- Records shown
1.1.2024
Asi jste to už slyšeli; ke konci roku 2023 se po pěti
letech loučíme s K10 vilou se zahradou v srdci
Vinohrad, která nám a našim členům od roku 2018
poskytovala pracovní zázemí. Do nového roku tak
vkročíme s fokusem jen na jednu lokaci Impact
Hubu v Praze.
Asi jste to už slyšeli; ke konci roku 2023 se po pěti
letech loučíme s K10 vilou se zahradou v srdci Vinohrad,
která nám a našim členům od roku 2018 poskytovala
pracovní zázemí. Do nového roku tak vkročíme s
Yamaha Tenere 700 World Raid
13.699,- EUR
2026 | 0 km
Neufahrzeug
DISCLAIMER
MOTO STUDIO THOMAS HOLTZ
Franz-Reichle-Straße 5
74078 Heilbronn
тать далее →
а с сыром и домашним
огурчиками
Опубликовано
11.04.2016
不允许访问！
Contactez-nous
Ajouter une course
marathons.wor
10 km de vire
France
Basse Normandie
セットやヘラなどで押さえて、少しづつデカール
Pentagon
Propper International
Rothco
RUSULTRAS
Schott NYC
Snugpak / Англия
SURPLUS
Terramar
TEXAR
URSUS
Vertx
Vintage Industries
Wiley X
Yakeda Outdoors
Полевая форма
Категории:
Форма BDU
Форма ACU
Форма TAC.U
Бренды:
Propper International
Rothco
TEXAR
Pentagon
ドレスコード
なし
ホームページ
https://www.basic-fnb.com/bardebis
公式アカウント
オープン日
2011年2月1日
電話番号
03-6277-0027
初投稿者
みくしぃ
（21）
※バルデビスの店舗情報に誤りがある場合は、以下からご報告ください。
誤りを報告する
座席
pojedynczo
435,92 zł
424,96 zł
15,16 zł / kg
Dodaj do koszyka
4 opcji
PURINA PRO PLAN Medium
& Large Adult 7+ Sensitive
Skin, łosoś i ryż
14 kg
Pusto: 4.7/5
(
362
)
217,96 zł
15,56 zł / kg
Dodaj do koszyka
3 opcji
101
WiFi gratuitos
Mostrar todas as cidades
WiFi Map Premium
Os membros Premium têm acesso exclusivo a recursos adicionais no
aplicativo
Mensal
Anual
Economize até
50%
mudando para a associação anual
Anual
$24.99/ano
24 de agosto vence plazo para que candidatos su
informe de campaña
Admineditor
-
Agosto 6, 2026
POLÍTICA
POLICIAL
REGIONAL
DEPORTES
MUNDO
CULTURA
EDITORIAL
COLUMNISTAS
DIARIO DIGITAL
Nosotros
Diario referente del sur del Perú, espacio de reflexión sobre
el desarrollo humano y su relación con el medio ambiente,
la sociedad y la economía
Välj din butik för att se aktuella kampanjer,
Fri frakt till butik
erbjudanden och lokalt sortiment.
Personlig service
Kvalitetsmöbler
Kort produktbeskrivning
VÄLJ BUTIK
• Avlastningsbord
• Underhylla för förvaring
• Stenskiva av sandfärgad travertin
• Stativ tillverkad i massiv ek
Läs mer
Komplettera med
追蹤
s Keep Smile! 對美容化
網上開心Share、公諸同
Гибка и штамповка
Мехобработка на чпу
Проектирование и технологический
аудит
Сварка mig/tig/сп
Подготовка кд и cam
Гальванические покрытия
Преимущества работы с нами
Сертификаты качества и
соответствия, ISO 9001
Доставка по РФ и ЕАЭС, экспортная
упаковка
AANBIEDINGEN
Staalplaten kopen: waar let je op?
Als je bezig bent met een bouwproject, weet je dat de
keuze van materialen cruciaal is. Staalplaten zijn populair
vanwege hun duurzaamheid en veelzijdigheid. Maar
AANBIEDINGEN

- Task item
What lines of the material above include "pracovní"? Copy each one.

- Solution for this problem
poskytovala pracovní zázemí. Do nového roku tak
pracovní zázemí. Do nového roku tak vkročíme s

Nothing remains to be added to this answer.